+++ Data records +++

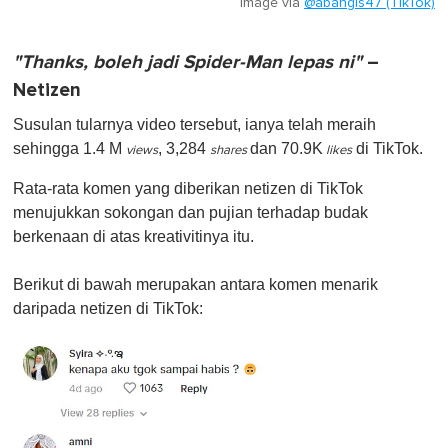
Image via
@abangis47 (TikTok)
"Thanks, boleh jadi Spider-Man lepas ni"
–
Netizen
Susulan tularnya video tersebut, ianya telah meraih
sehingga 1.4 M
, 3,284
dan 70.9K
di TikTok.
views
shares
likes
Rata-rata komen yang diberikan netizen di TikTok
menujukkan sokongan dan pujian terhadap budak
berkenaan di atas kreativitinya itu.
Berikut di bawah merupakan antara komen menarik
daripada netizen di TikTok:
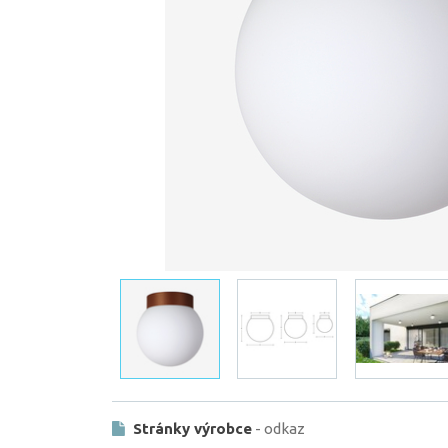
Stránky výrobce
- odkaz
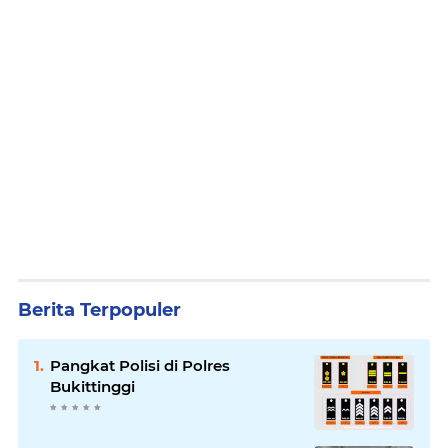
Berita Terpopuler
Pangkat Polisi di Polres
Bukittinggi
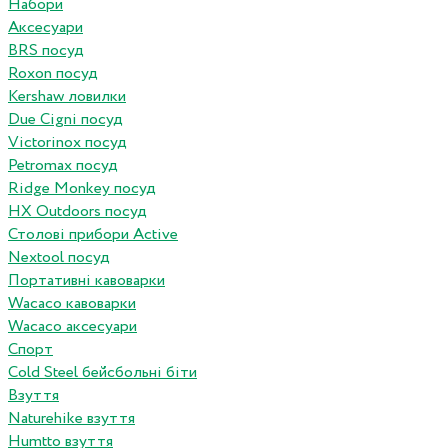
Набори
Аксесуари
BRS посуд
Roxon посуд
Kershaw ловилки
Due Cigni посуд
Victorinox посуд
Petromax посуд
Ridge Monkey посуд
HX Outdoors посуд
Столові прибори Active
Nextool посуд
Портативні кавоварки
Wacaco кавоварки
Wacaco аксесуари
Спорт
Cold Steel бейсбольні біти
Взуття
Naturehike взуття
Humtto взуття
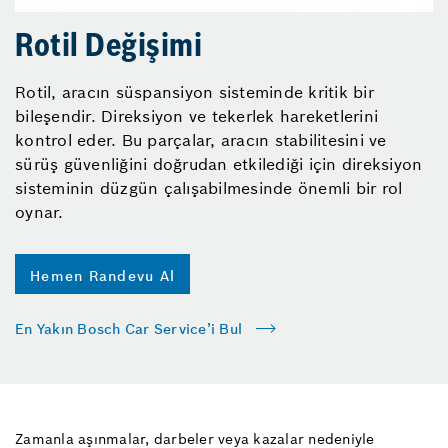
Rotil Değişimi
Rotil, aracın süspansiyon sisteminde kritik bir
bileşendir. Direksiyon ve tekerlek hareketlerini
kontrol eder. Bu parçalar, aracın stabilitesini ve
sürüş güvenliğini doğrudan etkilediği için direksiyon
sisteminin düzgün çalışabilmesinde önemli bir rol
oynar.
Hemen Randevu Al
En Yakın Bosch Car Service’i Bul
Zamanla aşınmalar, darbeler veya kazalar nedeniyle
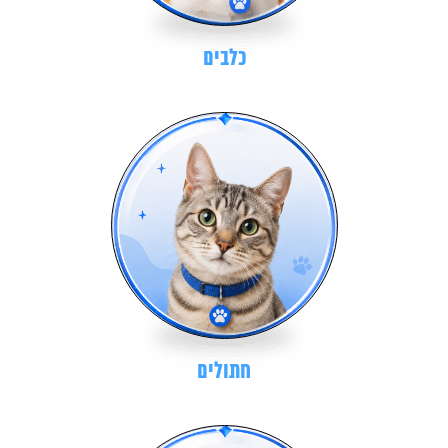
כלבים
חתולים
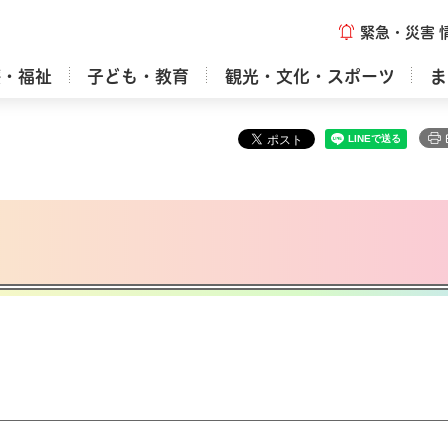
緊急・災害
療・福祉
子ども・教育
観光・文化・スポーツ
ま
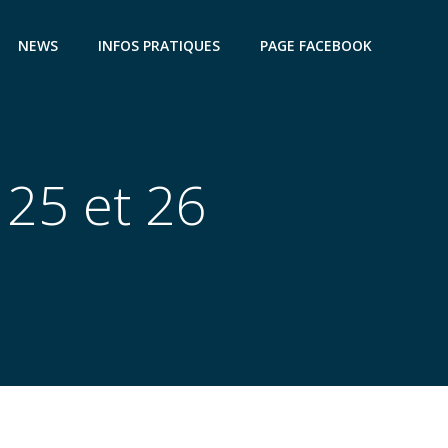
NEWS
INFOS PRATIQUES
PAGE FACEBOOK
 25 et 26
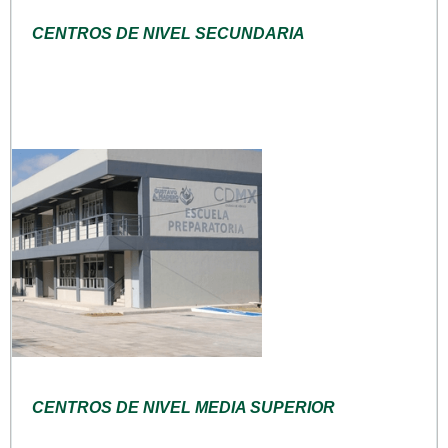
CENTROS DE NIVEL SECUNDARIA
CENTROS DE NIVEL MEDIA SUPERIOR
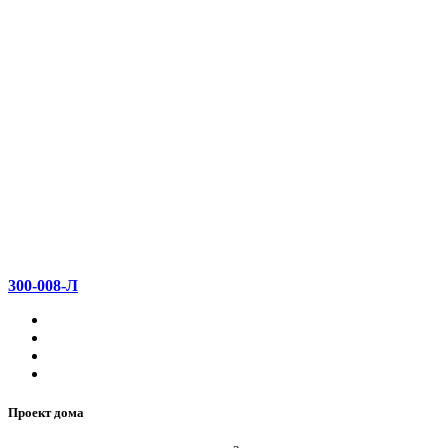
300-008-Л
Проект дома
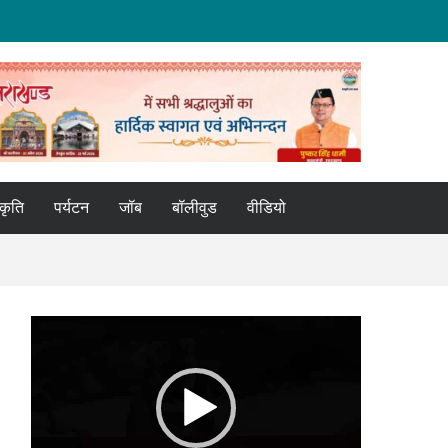
्कृति
पर्यटन
जॉब
बॉलीवुड
वीडियो
Video
Player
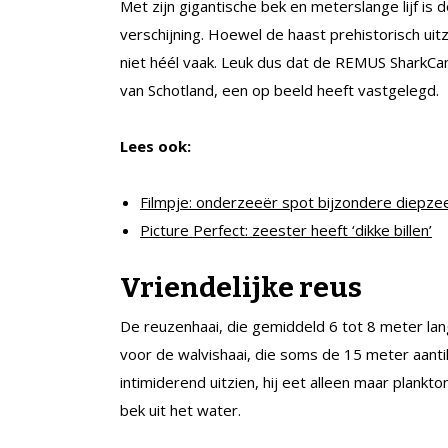
Met zijn gigantische bek en meterslange lijf is 
verschijning. Hoewel de haast prehistorisch uit
niet héél vaak. Leuk dus dat de REMUS SharkCam
van Schotland, een op beeld heeft vastgelegd.
Lees ook:
Filmpje: onderzeeër spot bijzondere diepz
Picture Perfect: zeester heeft ‘dikke billen’
Vriendelijke reus
De reuzenhaai, die gemiddeld 6 tot 8 meter lang
voor de walvishaai, die soms de 15 meter aanti
intimiderend uitzien, hij eet alleen maar plank
bek uit het water.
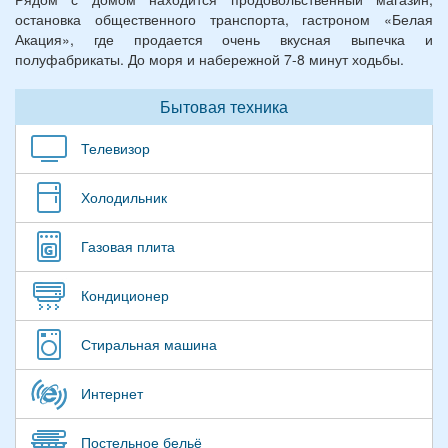
остановка общественного транспорта, гастроном «Белая
Акация», где продается очень вкусная выпечка и
полуфабрикаты. До моря и набережной 7-8 минут ходьбы.
Бытовая техника
Телевизор
Холодильник
Газовая плита
Кондиционер
Стиральная машина
Интернет
Постельное бельё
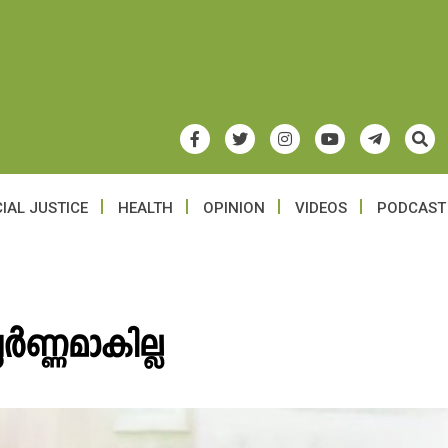
IAL JUSTICE
HEALTH
OPINION
VIDEOS
PODCAST
ൂർണ്ണമാകില്ല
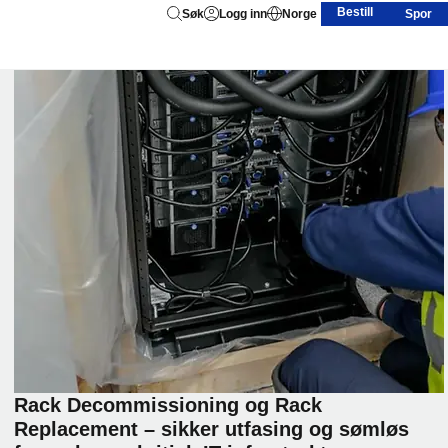
Bestill
Søk
Logg inn
Norge
Spor
Rack Decommissioning og Rack
Replacement – sikker utfasing og sømløs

+++

» Work item
Pictures are to be left out when the entries above are repeated exactly.

» Completed exercise
Image via
@abangis47 (TikTok)
"Thanks, boleh jadi Spider-Man lepas ni"
–
Netizen
Susulan tularnya video tersebut, ianya telah meraih
sehingga 1.4 M
, 3,284
dan 70.9K
di TikTok.
views
shares
likes
Rata-rata komen yang diberikan netizen di TikTok
menujukkan sokongan dan pujian terhadap budak
berkenaan di atas kreativitinya itu.
Berikut di bawah merupakan antara komen menarik
daripada netizen di TikTok:
Stránky výrobce
- odkaz
Berita Terpopuler
Pangkat Polisi di Polres
Bukittinggi
Набори
Аксесуари
BRS посуд
Roxon посуд
Kershaw ловилки
Due Cigni посуд
Victorinox посуд
Petromax посуд
Ridge Monkey посуд
HX Outdoors посуд
Столові прибори Active
Nextool посуд
Портативні кавоварки
Wacaco кавоварки
Wacaco аксесуари
Спорт
Cold Steel бейсбольні біти
Взуття
Naturehike взуття
Humtto взуття
Rotil Değişimi
Rotil, aracın süspansiyon sisteminde kritik bir
bileşendir. Direksiyon ve tekerlek hareketlerini
kontrol eder. Bu parçalar, aracın stabilitesini ve
sürüş güvenliğini doğrudan etkilediği için direksiyon
sisteminin düzgün çalışabilmesinde önemli bir rol
oynar.
Hemen Randevu Al
En Yakın Bosch Car Service’i Bul
Zamanla aşınmalar, darbeler veya kazalar nedeniyle
כלבים
חתולים
緊急・災害
療・福祉
子ども・教育
観光・文化・スポーツ
ま
NEWS
INFOS PRATIQUES
PAGE FACEBOOK
 25 et 26
CENTROS DE NIVEL SECUNDARIA
CENTROS DE NIVEL MEDIA SUPERIOR
300-008-Л
Проект дома
्कृति
पर्यटन
जॉब
बॉलीवुड
वीडियो
Video
Player
Met zijn gigantische bek en meterslange lijf is 
verschijning. Hoewel de haast prehistorisch uit
niet héél vaak. Leuk dus dat de REMUS SharkCam
van Schotland, een op beeld heeft vastgelegd.
Lees ook:
Filmpje: onderzeeër spot bijzondere diepz
Picture Perfect: zeester heeft ‘dikke billen’
Vriendelijke reus
De reuzenhaai, die gemiddeld 6 tot 8 meter lang
voor de walvishaai, die soms de 15 meter aanti
intimiderend uitzien, hij eet alleen maar plank
bek uit het water.
остановка общественного транспорта, гастроном «Белая
Акация», где продается очень вкусная выпечка и
полуфабрикаты. До моря и набережной 7-8 минут ходьбы.
Бытовая техника
Телевизор
Холодильник
Газовая плита
Кондиционер
Стиральная машина
Интернет
Постельное бельё
IAL JUSTICE
HEALTH
OPINION
VIDEOS
PODCAST
ൂർണ്ണമാകില്ല
Bestill
Søk
Logg inn
Norge
Spor
Rack Decommissioning og Rack
Replacement – sikker utfasing og sømløs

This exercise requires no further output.